Tie. Both have dual 2.5GbE Intel NICs, OCuLink, and identical connectivity. The 12-core HX370/HX470 handles 6-8 lightweight VMs comfortably. The 2% CPU difference is negligible for homelab workloads.

For Daily Use (Office, Media)

370 wins on value. Both deliver identical user experience for office work, web browsing, and media playback. The 470’s marginal performance gains are imperceptible in daily use.

For Content Creation

370 wins on value. Both handle 1080p/4K video editing identically. The 470’s 2% faster rendering is measurable but not transformative. The $180 saved is better spent on faster storage or more RAM.

For AI Development

470 wins for professionals. If you run AI inference daily and every token/sec matters for your workflow, the 86 TOPS justifies the premium. For hobbyists and casual users, the 370 is sufficient.


Final Verdict: Which Should You Buy?

Buy the MINISFORUM X1 Pro-370 if:

  • You want the best value HX370 at $1,179
  • 80 TOPS is sufficient for your AI workloads
  • You’d rather spend $180 on a RAM upgrade (for 70B LLMs)
  • You’re budget-conscious but want premium features
  • You value the 12 reviews proving reliability

Buy the MINISFORUM X1 Pro-470 if:

  • You need every last TOPS for professional AI inference
  • You run AI workloads daily and 7.5% faster matters
  • You have budget flexibility and want the “best”
  • You plan to keep the system for 5+ years (future-proofing)
  • You’re comfortable being an early adopter (no reviews yet)

Note: Also available in 64GB configuration and barebone options — check Amazon for current pricing.


Frequently Asked Questions

Is the HX470 worth the $180 premium over the HX370?

For most users, no. The 86 TOPS vs 80 TOPS and 5.2 GHz vs 5.1 GHz provide marginal performance gains (~7.5% AI, ~2% CPU). For AI developers running inference daily, the 470 may justify the premium. For everyone else, the 370 is better value.

Can both systems run 70B LLMs?

With 32GB RAM, no — 70B Q4 models need ~42GB. Both support upgradeable DDR5 SO-DIMM to 128GB. After upgrading to 64GB+ (cost: ~$80-100 for extra 32GB), both handle 70B Q4 at 5-10 tokens/sec. The 470’s extra 6 TOPS provide marginally faster inference.

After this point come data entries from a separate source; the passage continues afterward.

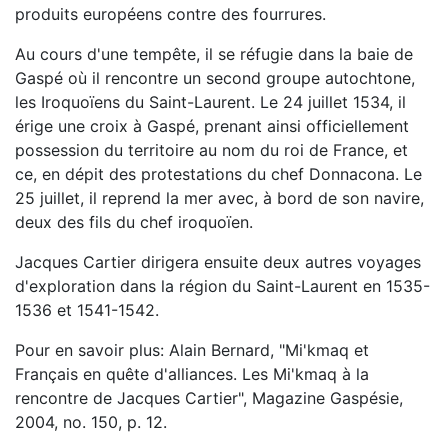
produits européens contre des fourrures.
Au cours d'une tempête, il se réfugie dans la baie de
Gaspé où il rencontre un second groupe autochtone,
les Iroquoïens du Saint-Laurent. Le 24 juillet 1534, il
érige une croix à Gaspé, prenant ainsi officiellement
possession du territoire au nom du roi de France, et
ce, en dépit des protestations du chef Donnacona. Le
25 juillet, il reprend la mer avec, à bord de son navire,
deux des fils du chef iroquoïen.
Jacques Cartier dirigera ensuite deux autres voyages
d'exploration dans la région du Saint-Laurent en 1535-
1536 et 1541-1542.
Pour en savoir plus: Alain Bernard, "Mi'kmaq et
Français en quête d'alliances. Les Mi'kmaq à la
rencontre de Jacques Cartier", Magazine Gaspésie,
2004, no. 150, p. 12.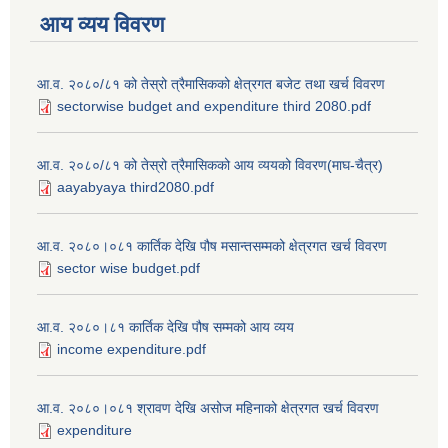
आय व्यय विवरण
आ.व. २०८०/८१ को तेस्रो त्रैमासिकको क्षेत्रगत बजेट तथा खर्च विवरण
sectorwise budget and expenditure third 2080.pdf
आ.व. २०८०/८१ को तेस्रो त्रैमासिकको आय व्ययको विवरण(माघ-चैत्र)
aayabyaya third2080.pdf
आ.व. २०८०।०८१ कार्तिक देखि पौष मसान्तसम्मको क्षेत्रगत खर्च विवरण
sector wise budget.pdf
आ.व. २०८०।८१ कार्तिक देखि पौष सम्मको आय व्यय
income expenditure.pdf
आ.व. २०८०।०८१ श्रावण देखि असोज महिनाको क्षेत्रगत खर्च विवरण
expenditure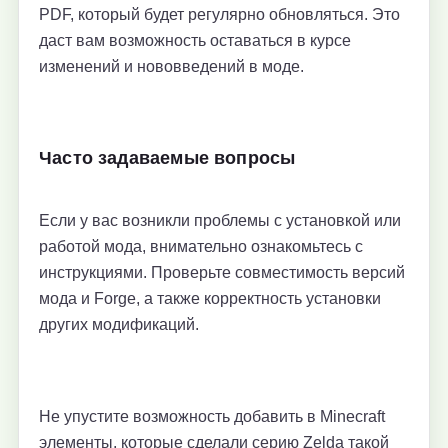
PDF, который будет регулярно обновляться. Это
даст вам возможность оставаться в курсе
изменений и нововведений в моде.
Часто задаваемые вопросы
Если у вас возникли проблемы с установкой или
работой мода, внимательно ознакомьтесь с
инструкциями. Проверьте совместимость версий
мода и Forge, а также корректность установки
других модификаций.
Не упустите возможность добавить в Minecraft
элементы, которые сделали серию Zelda такой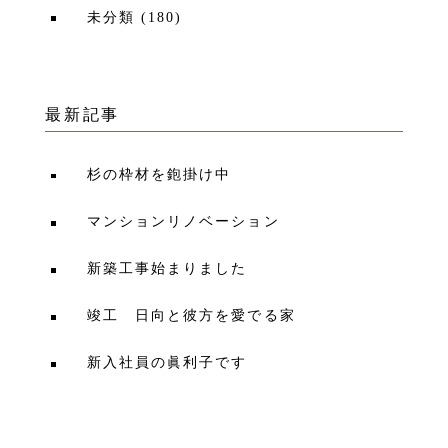
未分類
(
180
)
最新記事
杉の枠材を鉋掛け中
マンションリノベーション
新築工事始まりました
竣工 日向と彼方を愛でる家
新入社員の眞利子です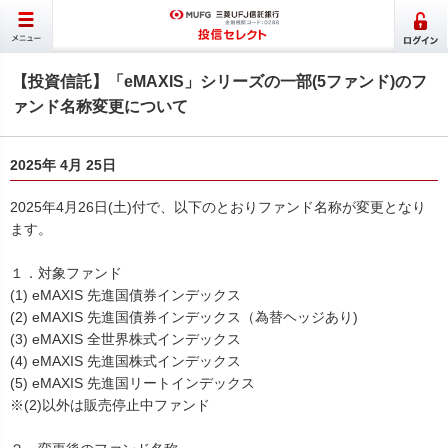
【投資信託】「eMAXIS」シリーズの一部(5ファンド)のフ
ァンド名称変更について
2025年 4月 25日
2025年4月26日(土)付で、以下のとおりファンド名称が変更となり
ます。
１．対象ファンド
(1) eMAXIS 先進国債券インデックス
(2) eMAXIS 先進国債券インデックス（為替ヘッジあり)
(3) eMAXIS 全世界株式インデックス
(4) eMAXIS 先進国株式インデックス
(5) eMAXIS 先進国リートインデックス
※(2)以外は販売停止中ファンド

Does the 470 run hotter or louder?

Under load, the 470 draws ~10W more (~96W vs ~86W) due to higher clock speeds. Thermals are marginally higher but the cooling system handles both SKUs adequately. Fan noise is comparable between the two.

Is 80 TOPS enough for Copilot+ features?

Absolutely. Microsoft requires 40 TOPS minimum for Copilot+ certification. The 370’s 80 TOPS exceeds this by 2x. The 470’s 86 TOPS is overkill for Windows AI features — both handle Copilot+ identically in real-world use.

Which has better Linux support?

Identical. Both use the same Strix Point platform with the same NICs, same GPU, same connectivity. ROCm support for RDNA 3.5 is solid on both. The CPU SKU difference is irrelevant for Linux compatibility.

Should I wait for reviews on the 470?

If you’re risk-averse, yes. The 370’s 12 reviews at 4.5★ provide some social proof. The 470’s lack of reviews means you’re an early adopter. For most buyers, the 370 is the safer choice until the 470 accumulates reviews.